-- Opening Marker --

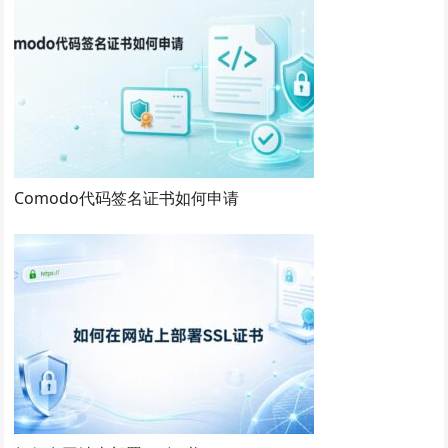
Comodo代码签名证书如何申请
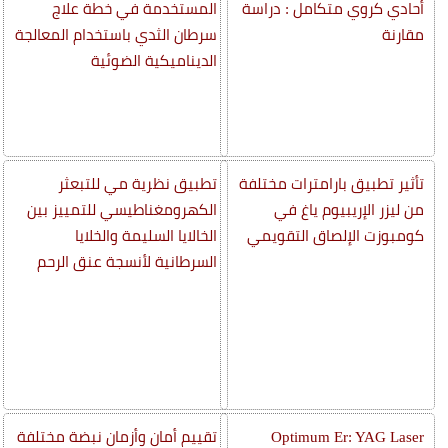
أحادي كروي متكامل : دراسة
المستخدمة في خطة علاج
مقارنة
سرطان الثدي باستخدام المعالجة
الديناميكية الضوئية
تأثير تطبيق بارامترات مختلفة
تطبيق نظرية مي للتبعثر
من ليزر الإريبيوم ياغ في
الكهرومغناطيسي للتمييز بين
كومبوزت الإلصاق التقويمي
الخالايا السليمة والخلايا
السرطانية لأنسجة عنق الرحم
Optimum Er: YAG Laser
تقييم أمان وأزمان نبضة مختلفة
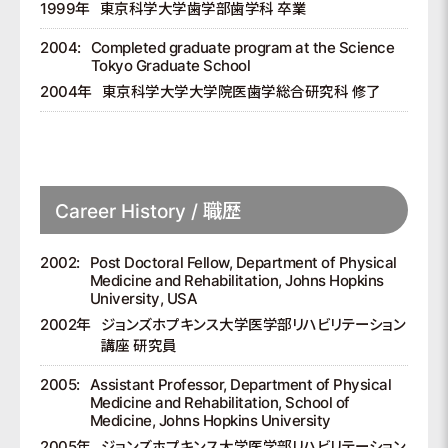
1999年
東京科学大学歯学部歯学科 卒業
2004:
Completed graduate program at the Science
Tokyo Graduate School
2004年
東京科学大学大学院医歯学総合研究科 修了
Career History / 職歴
2002:
Post Doctoral Fellow, Department of Physical
Medicine and Rehabilitation, Johns Hopkins
University, USA
2002年
ジョンズホプキンス大学医学部リハビリテーション
講座 研究員
2005:
Assistant Professor, Department of Physical
Medicine and Rehabilitation, School of
Medicine, Johns Hopkins University
2005年
ジョンズホプキンス大学医学部リハビリテーション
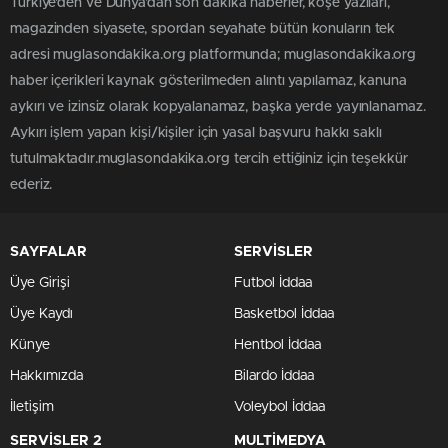
Türkiye'den ve Dünya’dan son dakika haberler, köşe yazıları,
magazinden siyasete, spordan seyahate bütün konuların tek
adresi muglasondakika.org platformunda; muglasondakika.org
haber içerikleri kaynak gösterilmeden alıntı yapılamaz, kanuna
aykırı ve izinsiz olarak kopyalanamaz, başka yerde yayınlanamaz.
Aykırı işlem yapan kişi/kişiler için yasal başvuru hakkı saklı
tutulmaktadır.muglasondakika.org tercih ettiğiniz için teşekkür
ederiz.
SAYFALAR
SERVİSLER
Üye Girişi
Futbol İddaa
Üye Kaydı
Basketbol İddaa
Künye
Hentbol İddaa
Hakkımızda
Bilardo İddaa
İletişim
Voleybol İddaa
SERVİSLER 2
MULTİMEDYA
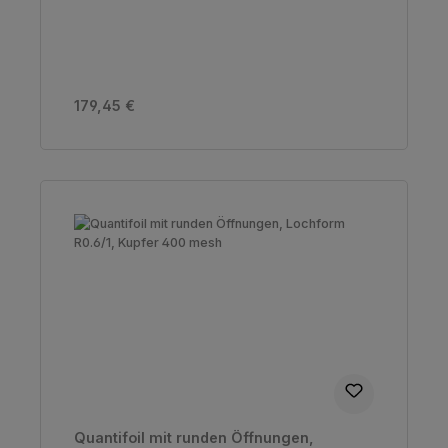
Regulärer Preis:
179,45 €
Quantifoil mit runden Öffnungen,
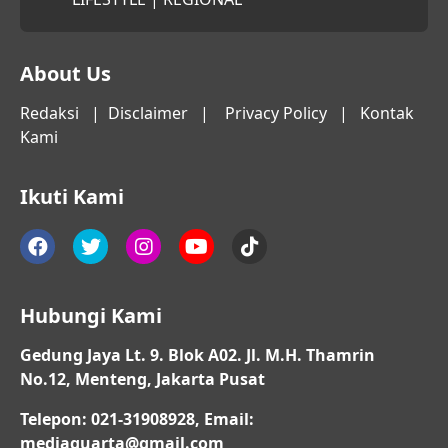
About Us
Redaksi
|
Disclaimer
|
Privacy Policy
|
Kontak
Kami
Ikuti Kami
Hubungi Kami
Gedung Jaya Lt. 9. Blok A02. Jl. M.H. Thamrin
No.12, Menteng, Jakarta Pusat
Telepon: 021-31908928, Email:
mediaquarta@gmail.com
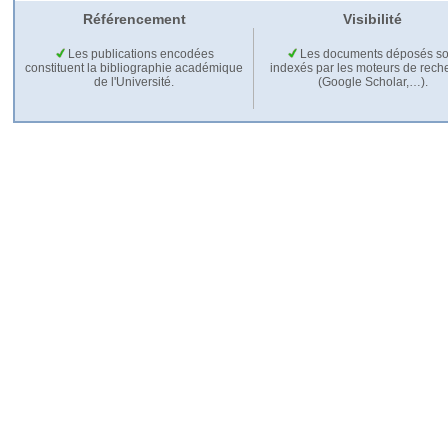
Référencement
Visibilité
Les publications encodées
Les documents déposés so
constituent la bibliographie académique
indexés par les moteurs de rech
de l'Université.
(Google Scholar,…).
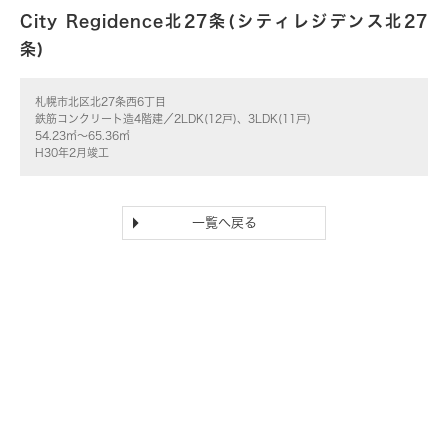
City Regidence北27条(シティレジデンス北27
条)
札幌市北区北27条西6丁目
鉄筋コンクリート造4階建／2LDK(12戸)、3LDK(11戸)
54.23㎡～65.36㎡
H30年2月竣工
一覧へ戻る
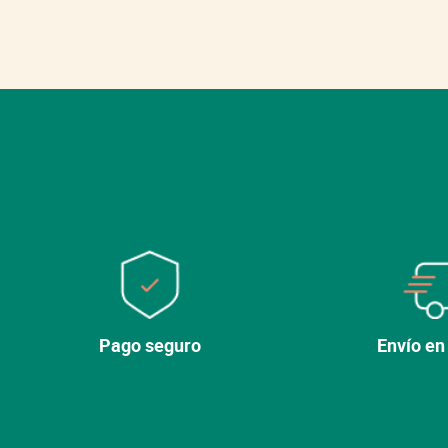
Pago seguro
Envío en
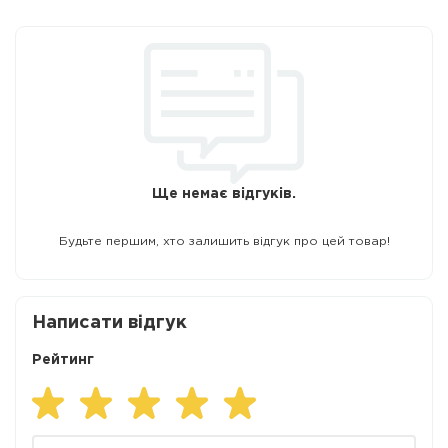
Ще немає відгуків.
Будьте першим, хто залишить відгук про цей товар!
Написати відгук
Рейтинг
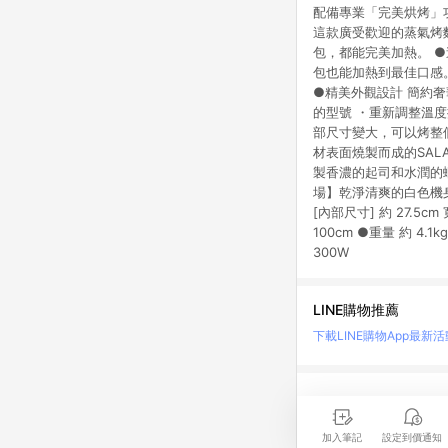
配備專業「完美烘烤」
這款廣受歡迎的蒸氣烤
包，都能完美加熱。 ●連
包也能加熱到最佳口感。
●精美外觀設計 簡約奢華
的型號 ・重新調整溫度
部尺寸變大，可以烤整個
材表面燒製而成的SAL
製香濃的起司和水潤的蝦
場】乾淨清爽的白色機身,淡
[內部尺寸] 約 27.5cm 寬
100cm ●重量 約 4.
300W
LINE購物推薦
下載LINE購物App
最新活
LINE 購物是匯集購
時間差，請務必點擊商品
加入筆記
設定到價通知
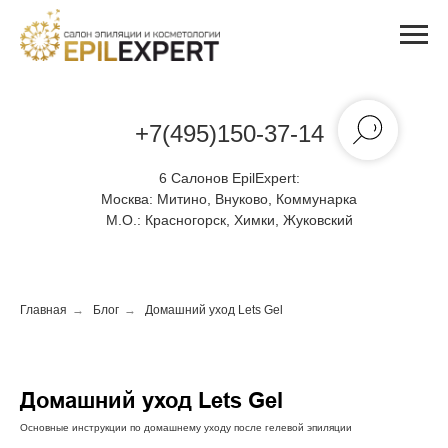
+7(495)150-37-14
6 Салонов EpilExpert:
Москва:
Митино, Внуково, Коммунарка
М.О.:
Красногорск, Химки, Жуковский
Главная
→
Блог
→
Домашний уход Lets Gel
Домашний уход Lets Gel
Основные инструкции по домашнему уходу после гелевой эпиляции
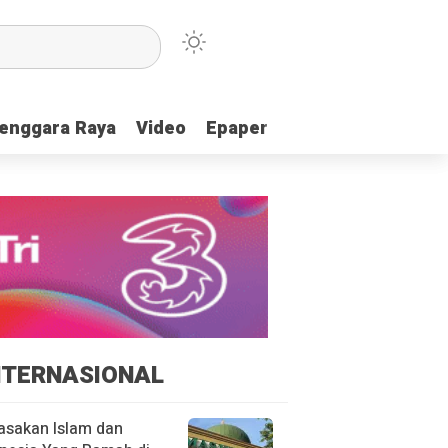
enggara Raya
enggara Raya
Video
Video
Epaper
Epaper
NTERNASIONAL
asakan Islam dan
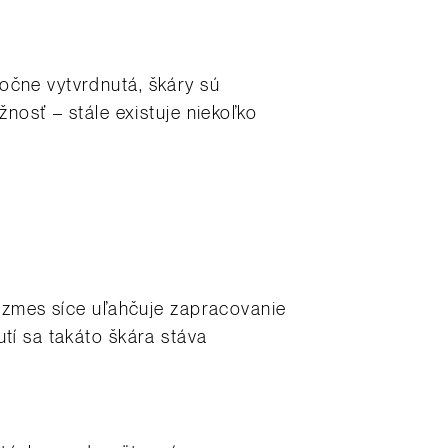
očne vytvrdnutá, škáry sú
žnosť – stále existuje niekoľko
a zmes síce uľahčuje zapracovanie
tí sa takáto škára stáva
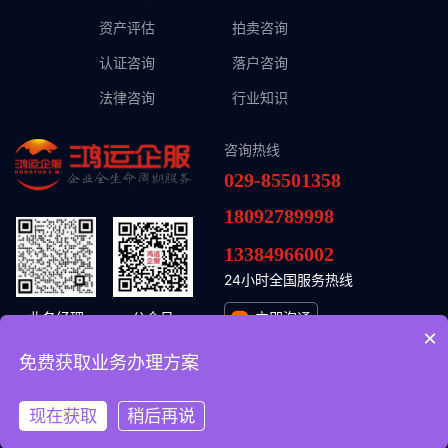
资产评估
拍卖咨询
认证咨询
落户咨询
法律咨询
行业知识
咨询热线
029-85501358
18092789998
13384966002
24小时全国服务热线
业务经理
公众号
立即沟通
×
免费获取业务办理方案
© 2026 鸿运头企业管理集团（陕西）有限公司
陕ICP备2024037118号-1
现在获取
稍后再说
陕公网安备61011302001954号
网站开发
:
超越无限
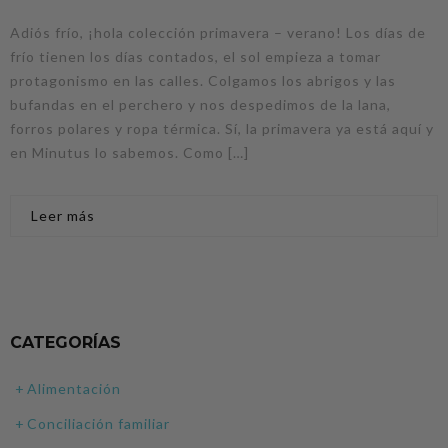
Adiós frío, ¡hola colección primavera – verano! Los días de
frío tienen los días contados, el sol empieza a tomar
protagonismo en las calles. Colgamos los abrigos y las
bufandas en el perchero y nos despedimos de la lana,
forros polares y ropa térmica. Sí, la primavera ya está aquí y
en Minutus lo sabemos. Como […]
Leer más
CATEGORÍAS
Alimentación
Conciliación familiar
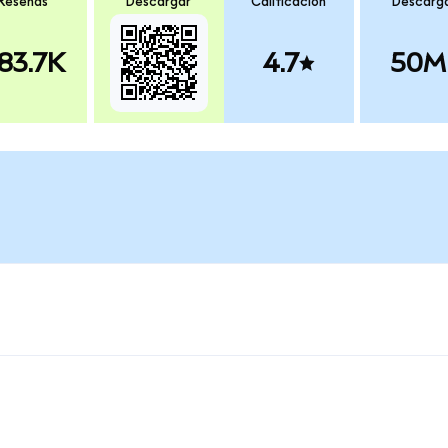
Reseñas
Descargar
Calificación
Descarg
83.7K
4.7
50M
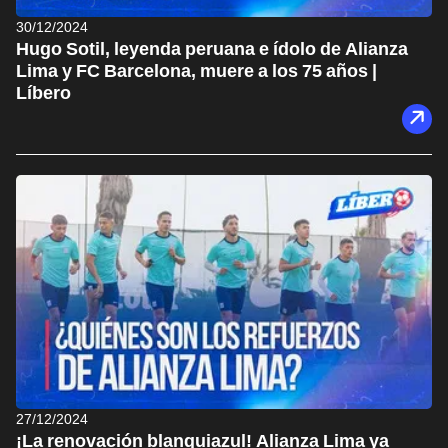
30/12/2024
Hugo Sotil, leyenda peruana e ídolo de Alianza
Lima y FC Barcelona, muere a los 75 años |
Líbero
27/12/2024
¡La renovación blanquiazul! Alianza Lima ya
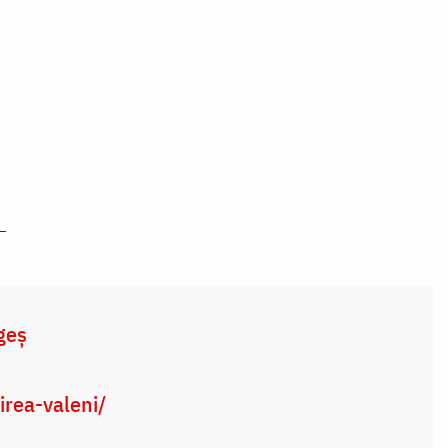
geș
irea-valeni/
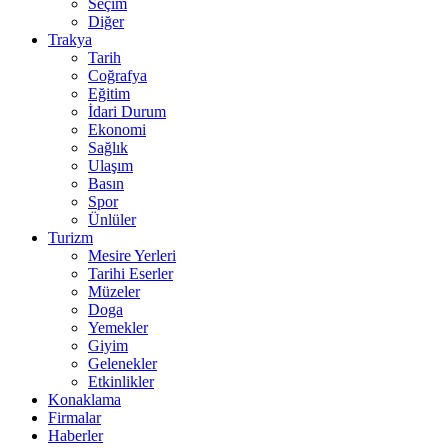
Seçim
Diğer
Trakya
Tarih
Coğrafya
Eğitim
İdari Durum
Ekonomi
Sağlık
Ulaşım
Basın
Spor
Ünlüler
Turizm
Mesire Yerleri
Tarihi Eserler
Müzeler
Doga
Yemekler
Giyim
Gelenekler
Etkinlikler
Konaklama
Firmalar
Haberler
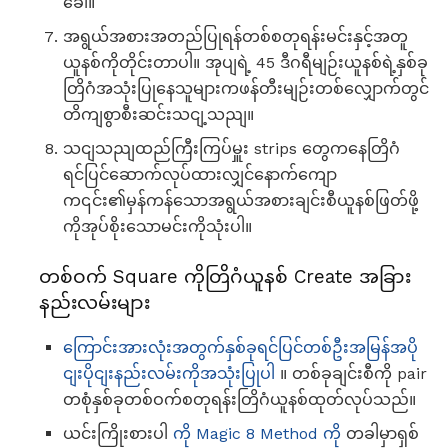
ခေါ်။
အရွယ်အစားအတည်ပြုရန်တစ်စတုရန်းမင်းနှင့်အတူ
ယူနစ်ကိုတိုင်းတာပါ။ အုပျရဲ့ 45 ဒီဂရီမျဉ်းယူနစ်ရဲ့နှစ်ခု
တြိဂံအသုံးပြုနေသူများကဖန်တီးမျဉ်းတစ်လျှောက်တွင်
တိကျစွာစီးဆင်းသငျ့သညျ။
သငျသညျထည်ကြီးကြပ်မှူး strips တွေကနေတြိဂံ
ရင်ပြင်ဆောက်လုပ်ထားလျှင်နောက်ကျော
က၎င်း၏မှန်ကန်သောအရွယ်အစားချင်းစီယူနစ်ဖြတ်ဖို့
ကိုအုပ်စိုးသောမင်းကိုသုံးပါ။
တစ်ဝက် Square ကိုတြိဂံယူနစ် Create အခြား
နည်းလမ်းများ
ကြောင်းအားလုံးအတွက်နှစ်ခုရင်ပြင်တစ်ဦးအမြန်အပို
ငျးပိုငျးနည်းလမ်းကိုအသုံးပြုပါ
။ တစ်ခုချင်းစီကို pair
တစုံနှစ်ခုတစ်ဝက်စတုရန်းတြိဂံယူနစ်ထုတ်လုပ်သည်။
ယင်းကြိုးစားပါ
ကို Magic 8 Method ကို
တခါမှာရှစ်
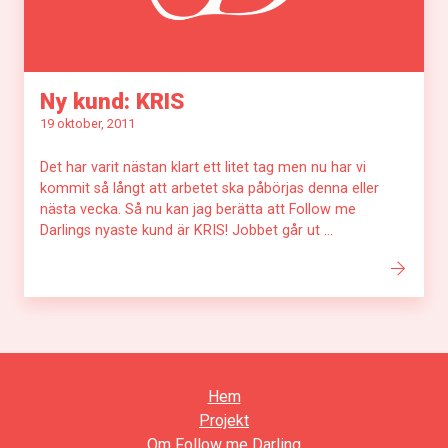
Ny kund: KRIS
19 oktober, 2011
Det har varit nästan klart ett litet tag men nu har vi
kommit så långt att arbetet ska påbörjas denna eller
nästa vecka. Så nu kan jag berätta att Follow me
Darlings nyaste kund är KRIS! Jobbet går ut ...
Hem
Projekt
Om Follow me Darling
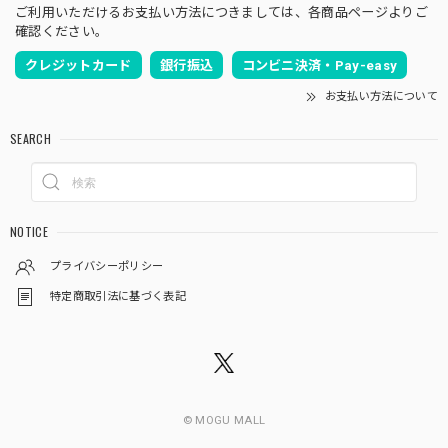
ご利用いただけるお支払い方法につきましては、各商品ページよりご
確認ください。
クレジットカード
銀行振込
コンビニ決済・Pay-easy
お支払い方法について
SEARCH
NOTICE
プライバシーポリシー
特定商取引法に基づく表記
© MOGU MALL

-- Closing Marker --

Print all the lines above exactly as they are, but without the pictures.

Comodo代码签名证书如何申请
أحادي كروي متكامل : دراسة
المستخدمة في خطة علاج
مقارنة
سرطان الثدي باستخدام المعالجة
الديناميكية الضوئية
تأثير تطبيق بارامترات مختلفة
تطبيق نظرية مي للتبعثر
من ليزر الإريبيوم ياغ في
الكهرومغناطيسي للتمييز بين
كومبوزت الإلصاق التقويمي
الخالايا السليمة والخلايا
السرطانية لأنسجة عنق الرحم
Optimum Er: YAG Laser
تقييم أمان وأزمان نبضة مختلفة
1999年
東京科学大学歯学部歯学科 卒業
2004:
Completed graduate program at the Science
Tokyo Graduate School
2004年
東京科学大学大学院医歯学総合研究科 修了
Career History / 職歴
2002:
Post Doctoral Fellow, Department of Physical
Medicine and Rehabilitation, Johns Hopkins
University, USA
2002年
ジョンズホプキンス大学医学部リハビリテーション
講座 研究員
2005:
Assistant Professor, Department of Physical
Medicine and Rehabilitation, School of
Medicine, Johns Hopkins University
2005年
ジョンズホプキンス大学医学部リハビリテーション
Türkiye'den ve Dünya’dan son dakika haberler, köşe yazıları,
magazinden siyasete, spordan seyahate bütün konuların tek
adresi muglasondakika.org platformunda; muglasondakika.org
haber içerikleri kaynak gösterilmeden alıntı yapılamaz, kanuna
aykırı ve izinsiz olarak kopyalanamaz, başka yerde yayınlanamaz.
Aykırı işlem yapan kişi/kişiler için yasal başvuru hakkı saklı
tutulmaktadır.muglasondakika.org tercih ettiğiniz için teşekkür
ederiz.
SAYFALAR
SERVİSLER
Üye Girişi
Futbol İddaa
Üye Kaydı
Basketbol İddaa
Künye
Hentbol İddaa
Hakkımızda
Bilardo İddaa
İletişim
Voleybol İddaa
SERVİSLER 2
MULTİMEDYA
Regulärer Preis:
179,45 €
Quantifoil mit runden Öffnungen,
About Us
Redaksi
|
Disclaimer
|
Privacy Policy
|
Kontak
Kami
Ikuti Kami
Hubungi Kami
Gedung Jaya Lt. 9. Blok A02. Jl. M.H. Thamrin
No.12, Menteng, Jakarta Pusat
Telepon: 021-31908928, Email:
mediaquarta@gmail.com
Référencement
Visibilité
Les publications encodées
Les documents déposés so
constituent la bibliographie académique
indexés par les moteurs de rech
de l'Université.
(Google Scholar,…).
City Regidence北27条(シティレジデンス北27
条)
札幌市北区北27条西6丁目
鉄筋コンクリート造4階建／2LDK(12戸)、3LDK(11戸)
54.23㎡～65.36㎡
H30年2月竣工
一覧へ戻る
Pago seguro
Envío en
Ще немає відгуків.
Будьте першим, хто залишить відгук про цей товар!
Написати відгук
Рейтинг
配備專業「完美烘烤」
這款廣受歡迎的蒸氣烤
包，都能完美加熱。 ●連
包也能加熱到最佳口感。
●精美外觀設計 簡約奢華
的型號 ・重新調整溫度
部尺寸變大，可以烤整個
材表面燒製而成的SAL
製香濃的起司和水潤的蝦
場】乾淨清爽的白色機身,淡
[內部尺寸] 約 27.5cm 寬
100cm ●重量 約 4.
300W
LINE購物推薦
下載LINE購物App
最新活
LINE 購物是匯集購
時間差，請務必點擊商品
加入筆記
設定到價通知
+7(495)150-37-14
6 Салонов EpilExpert:
Москва:
Митино, Внуково, Коммунарка
М.О.:
Красногорск, Химки, Жуковский
Главная
→
Блог
→
Домашний уход Lets Gel
Домашний уход Lets Gel
Основные инструкции по домашнему уходу после гелевой эпиляции
enggara Raya
enggara Raya
Video
Video
Epaper
Epaper
NTERNASIONAL
asakan Islam dan
očne vytvrdnutá, škáry sú
žnosť – stále existuje niekoľko
a zmes síce uľahčuje zapracovanie
tí sa takáto škára stáva
资产评估
拍卖咨询
认证咨询
落户咨询
法律咨询
行业知识
咨询热线
029-85501358
18092789998
13384966002
24小时全国服务热线
业务经理
公众号
立即沟通
×
免费获取业务办理方案
© 2026 鸿运头企业管理集团（陕西）有限公司
陕ICP备2024037118号-1
现在获取
稍后再说
陕公网安备61011302001954号
网站开发
:
超越无限
Adiós frío, ¡hola colección primavera – verano! Los días de
frío tienen los días contados, el sol empieza a tomar
protagonismo en las calles. Colgamos los abrigos y las
bufandas en el perchero y nos despedimos de la lana,
forros polares y ropa térmica. Sí, la primavera ya está aquí y
en Minutus lo sabemos. Como […]
Leer más
CATEGORÍAS
Alimentación
Conciliación familiar
Reseñas
Descargar
Calificación
Descarg
83.7K
4.7
50M
30/12/2024
Hugo Sotil, leyenda peruana e ídolo de Alianza
Lima y FC Barcelona, muere a los 75 años |
Líbero
27/12/2024
¡La renovación blanquiazul! Alianza Lima ya
geș
irea-valeni/
Seçim
Diğer
Trakya
Tarih
Coğrafya
Eğitim
İdari Durum
Ekonomi
Sağlık
Ulaşım
Basın
Spor
Ünlüler
Turizm
Mesire Yerleri
Tarihi Eserler
Müzeler
Doga
Yemekler
Giyim
Gelenekler
Etkinlikler
Konaklama
Firmalar
Haberler
ခေါ်။
အရွယ်အစားအတည်ပြုရန်တစ်စတုရန်းမင်းနှင့်အတူ
ယူနစ်ကိုတိုင်းတာပါ။ အုပျရဲ့ 45 ဒီဂရီမျဉ်းယူနစ်ရဲ့နှစ်ခု
တြိဂံအသုံးပြုနေသူများကဖန်တီးမျဉ်းတစ်လျှောက်တွင်
တိကျစွာစီးဆင်းသငျ့သညျ။
သငျသညျထည်ကြီးကြပ်မှူး strips တွေကနေတြိဂံ
ရင်ပြင်ဆောက်လုပ်ထားလျှင်နောက်ကျော
က၎င်း၏မှန်ကန်သောအရွယ်အစားချင်းစီယူနစ်ဖြတ်ဖို့
ကိုအုပ်စိုးသောမင်းကိုသုံးပါ။
တစ်ဝက် Square ကိုတြိဂံယူနစ် Create အခြား
နည်းလမ်းများ
ကြောင်းအားလုံးအတွက်နှစ်ခုရင်ပြင်တစ်ဦးအမြန်အပို
ငျးပိုငျးနည်းလမ်းကိုအသုံးပြုပါ
။ တစ်ခုချင်းစီကို pair
တစုံနှစ်ခုတစ်ဝက်စတုရန်းတြိဂံယူနစ်ထုတ်လုပ်သည်။
ယင်းကြိုးစားပါ
ကို Magic 8 Method ကို
တခါမှာရှစ်
Ny kund: KRIS
19 oktober, 2011
Det har varit nästan klart ett litet tag men nu har vi
kommit så långt att arbetet ska påbörjas denna eller
nästa vecka. Så nu kan jag berätta att Follow me
Darlings nyaste kund är KRIS! Jobbet går ut ...
Hem
Projekt
Om Follow me Darling
ご利用いただけるお支払い方法につきましては、各商品ページよりご
確認ください。
クレジットカード
銀行振込
コンビニ決済・Pay-easy
お支払い方法について
SEARCH
NOTICE
プライバシーポリシー
特定商取引法に基づく表記
© MOGU MALL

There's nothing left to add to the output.